Hoy asistimos a una concentración de poder, bienes y riquezas que vuelve el ejercicio real de la democracia un sueño casi imposible. El control sobre el modo de vida planetario que proponen las empresas high-tech, más una utilización creciente de energía, en un planeta que ya no soporta esta presión demográfica y de consumo de sus recursos, ha terminado hermanando a estos oligopolios con los gobiernos más autoritarios del planeta.
Los diferentes enclaves (paraísos fiscales, empresas mineras con amplia autonomía en los territorios que explotan, proyectos de terceros países, como la ruta de la seda, etc.) horadan a los Estados nacionales, pero también la distribución del ingreso de sus habitantes. “Para el radicalismo de mercado, observa Slobodian, la zona no ha sido simplemente un medio para alcanzar un fin económico, sino una fuente de inspiración para la reorganización del sistema político mundial en su conjunto”.
Las redes sociales, la I.A. y las finanzas (muy desvinculadas de la economía real), con un altísimo costo social, son los ingredientes de este nuevo capitalismo dispuesto a destrozar cualquier rasgo democrático que les imponga un límite.

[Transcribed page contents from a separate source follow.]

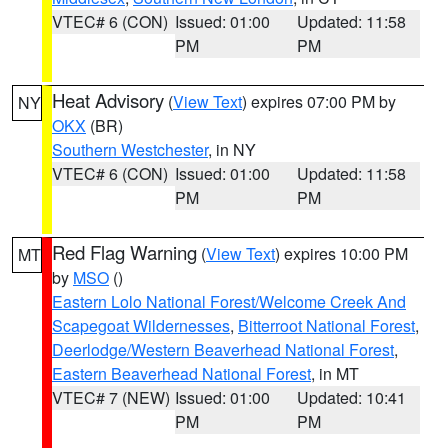
VTEC# 6 (CON)
Issued: 01:00
Updated: 11:58
PM
PM
Heat Advisory
(
View Text
) expires 07:00 PM by
NY
OKX
(BR)
Southern Westchester
, in NY
VTEC# 6 (CON)
Issued: 01:00
Updated: 11:58
PM
PM
Red Flag Warning
(
View Text
) expires 10:00 PM
MT
by
MSO
()
Eastern Lolo National Forest/Welcome Creek And
Scapegoat Wildernesses
,
Bitterroot National Forest
,
Deerlodge/Western Beaverhead National Forest
,
Eastern Beaverhead National Forest
, in MT
VTEC# 7 (NEW)
Issued: 01:00
Updated: 10:41
PM
PM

La ferocidad y el desdén contra la Unión Europea demo-liberal es una comprobación evidente de sus objetivos.
Este modelo requiere también una dosis de cinismo del que no hay memoria y que no posee un ápice de decencia. Al mismo tiempo que propaga los muchos defectos del Estado se apropia de sus principales resortes, en principio por medios democráticos, pero que luego buscará anular los contrapesos del sistema, especialmente a la prensa y la justicia.
Las “autocracias publicitarias”, al mejor estilo del viejo Stalin, buscan líderes mesiánicos, agnósticos elegidos por Dios y por la locura imperante, donde su base de sustentación se apoye cada vez más en recursos obtenidos desde el Estado para propagar las creencias y palabras infalibles del emperador, del loco o del león.